▶ [Work required] Exact copy, no pictures: output all the records that follow.

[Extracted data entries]
-------------------------
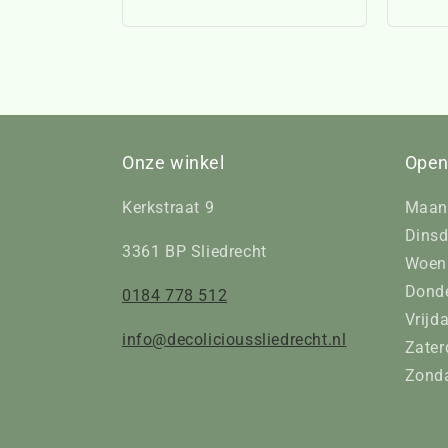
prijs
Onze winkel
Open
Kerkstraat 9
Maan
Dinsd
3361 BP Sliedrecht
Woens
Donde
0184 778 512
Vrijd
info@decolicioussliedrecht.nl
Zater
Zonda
-------------------------
▶ [Result of this task]
prijs
Onze winkel
Open
Kerkstraat 9
Maan
Dinsd
3361 BP Sliedrecht
Woens
Donde
0184 778 512
Vrijd
info@decolicioussliedrecht.nl
Zater
Zonda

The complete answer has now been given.